Se si vogliono dormire sonni tranquilli bisogna dunque a tutti i costi escludere che siano rinchiuse in carcere da sedici anni due persone innocenti e soprattutto che ci debbano restare per tutta la vita. È un fatto molto raro che una richiesta di revisione superi il vaglio dell’esame preliminare di ammissibilità: la stragrande maggioranza delle richieste avanzate da soggetti condannati non approda all’udienza, viene dichiarata inammissibile in via preliminare. Se i giudici della Corte di Appello di Brescia, dall’esame preliminare delle nuove prove addotte dai difensori di Olindo e Rosa, hanno avuto solo il minimo dubbio che i veri responsabili della strage possano non essere i due coniugi, non potevano che decidere di accoglie la richiesta di revisione.
Nel processo di Erba si è poi verificato un fatto eccezionale: la richiesta di rifare il processo non è partita solo dai difensori degli imputati, ma anche dal pubblico ministero. È stato lo stesso procuratore generale della Repubblica di Milano ad avanzare dubbi sulla responsabilità di Olindo e Rosa e a chiedere formalmente di rifare il processo (attirandosi, tra l’altro, le ire dei propri colleghi). Ma allora, se la stessa pubblica accusa ha dei dubbi sulla responsabilità dei condannati, come non riaprire il caso?

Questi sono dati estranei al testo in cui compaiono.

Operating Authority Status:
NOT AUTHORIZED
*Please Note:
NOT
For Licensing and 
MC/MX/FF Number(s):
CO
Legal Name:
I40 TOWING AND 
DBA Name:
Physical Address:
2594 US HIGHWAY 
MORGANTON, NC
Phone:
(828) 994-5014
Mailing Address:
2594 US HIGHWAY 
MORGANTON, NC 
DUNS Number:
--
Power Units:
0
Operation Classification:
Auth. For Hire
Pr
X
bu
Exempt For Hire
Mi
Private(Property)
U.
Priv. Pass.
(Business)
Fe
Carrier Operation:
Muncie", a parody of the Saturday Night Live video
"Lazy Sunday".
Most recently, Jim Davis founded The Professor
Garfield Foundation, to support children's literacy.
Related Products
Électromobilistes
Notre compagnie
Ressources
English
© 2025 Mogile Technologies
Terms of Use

In realtà può ancora succedere di tutto. La Corte bresciana il primo marzo, sentiti il pubblico ministero e gli avvocati, potrà ancora dichiarare inammissibile la richiesta di revisione. Farà ciò se riterrà che le nuove prove richieste dalla difesa (tra cui l’audizione di un nuovo testimone, vicino di casa delle vittime, oltre che nuove perizie che dimostrerebbero che le confessioni degli imputati furono indotte e prove di gravi carenze nel riconoscimento svolto dall’unico teste oculare, Mario Frigerio, sopravvissuto alla strage, ma deceduto anni or sono) manchino del requisito della novità o della idoneità a provocare l’assoluzione del condannato, non residuando in tal caso alcun ulteriore accertamento che giustifichi il prosieguo del dibattimento e lo svolgimento di ulteriore attività difensiva.

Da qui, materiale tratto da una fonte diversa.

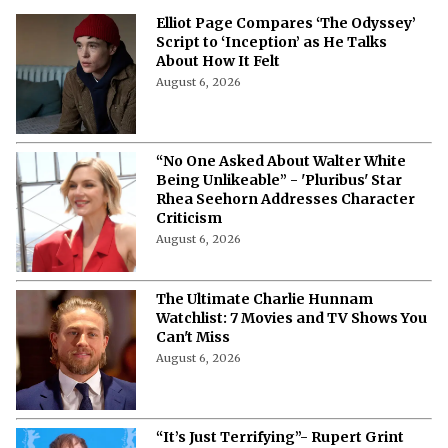
News
Elliot Page Compares ‘The Odyssey’
Script to ‘Inception’ as He Talks
About How It Felt
August 6, 2026
“No One Asked About Walter White
Being Unlikeable” - 'Pluribus' Star
Rhea Seehorn Addresses Character
Criticism
August 6, 2026
The Ultimate Charlie Hunnam
Watchlist: 7 Movies and TV Shows You
Can't Miss
August 6, 2026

Se invece la Corte riterrà che le nuove prove prospettate dalla difesa (e, nel caso specifico, dall’accusa) possono essere idonee a sovvertire il primo verdetto, disporrà di escuterle per poi definitivamente decidere se i due coniugi sono innocenti o colpevoli. Comunque andrà a finire, si potrà dire che la verità processuale avrà fatto passi importanti verso il raggiungimento della verità storica, quanto basta per emettere una sentenza di proscioglimento o di colpevolezza; ma in quest’ultimo caso, oltre ogni ragionevole dubbio.